This test was carried out with the other half of the experimental specimens (n = 36) and two control groups (n = 4). So as to differentiate them from the previous experiment, groups were named as follows: Group A, Group B and Group C. Each one corresponds to the aforementioned irrigation technique for groups 1, 2, and 3 respectively. After Ca(OH) removal from the canals, they were dried with paper points and obturated with gutta-percha non standardized Hygienic® cones and Roth 801 cement (Roth Root®, Roth Drug Company, Chicago, Ill. USA) with lateral compaction technique modified by ultrasound (ultrasonic obturation point E5 NSK®)

Coronary access was sealed with glass ionomer (Ketac Molar 3M ESPE®). The leakage test was carried out in the following fashion: Groups A, B, and C, as well as positive control groups had their root surface covered with paraffin wax, excepting the last three millimeters around the apex.

Negative control group specimens were totally covered with paraffin wax.

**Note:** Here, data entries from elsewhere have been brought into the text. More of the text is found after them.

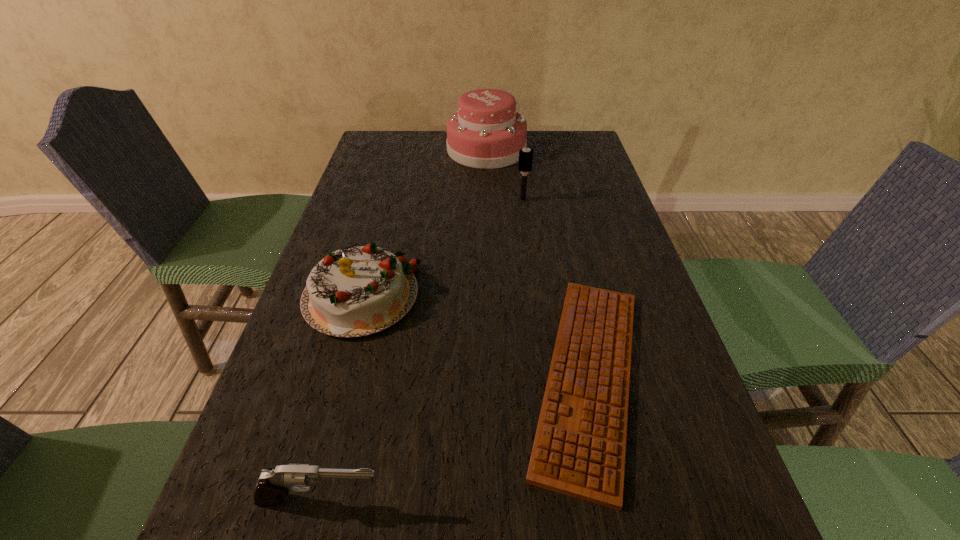 I want to click on the right cake, so click(486, 132).

Identify the location of the farther cake. (486, 132).

Where is `the second farthest object`? The image size is (960, 540). the second farthest object is located at coordinates (525, 157).

Identify the location of the left cake. The width and height of the screenshot is (960, 540). (356, 291).

I want to click on the shorter cake, so click(356, 291).

Locate an element on the screen. The height and width of the screenshot is (540, 960). the fourth tallest object is located at coordinates (272, 484).

The width and height of the screenshot is (960, 540). Find the location of `the shortest object`. the shortest object is located at coordinates (579, 449).

What are the coordinates of `blank area located 0.110m on the front of the right cake` in the screenshot? It's located at (488, 188).

Identify the location of vacant space located on the left of the hairbrush. This screenshot has height=540, width=960. (460, 200).

The width and height of the screenshot is (960, 540). Find the location of `blank space located on the front of the nearer cake`. blank space located on the front of the nearer cake is located at coordinates (307, 491).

All samples were placed in black India ink (Pelikan® Pelikan Ink, Puebla, Mexico) on a grid, inside a 10 pound pressure per square inch (psi) vacuum bell. They were stored in that place for 72 hours at 37 °C. Later the roots were cleared with the Robertson & Leeb technique and examined with Lomo® stereoscopic microscope at 20x. Digital images were captured to be later measured with Transformer software (FO, UNAM, MX).

The surface showing higher microfiltration values in millimeters was recorded.

 

STATISTICAL ANALYSIS

Fisher parametric variance analysis was applied as well as the non parametric Kruskal-Wallis and Turkeys Post-hoc test in both experiments.

 

RESULTS

Ca(OH)2 mean removal results are shown in Table I. Apical leakage results are shown in Table II.

There is a statistically significant difference among the three groups with respect to the presence of Ca(OH)2 remnants in each third (P < 0.03) Group 2 shows a significant lesser amount of Ca(OH)2 remnants in all thirds (P ≤ 0.05). In the cervical third of this group a 5.87% mean of wall with remnants was observed, 0.16% in the middle third and 2.03 in the apical third (Figures 1 and 2). There was no statistically significant difference among thirds between groups 1 and 3 (P ≥ 0.7).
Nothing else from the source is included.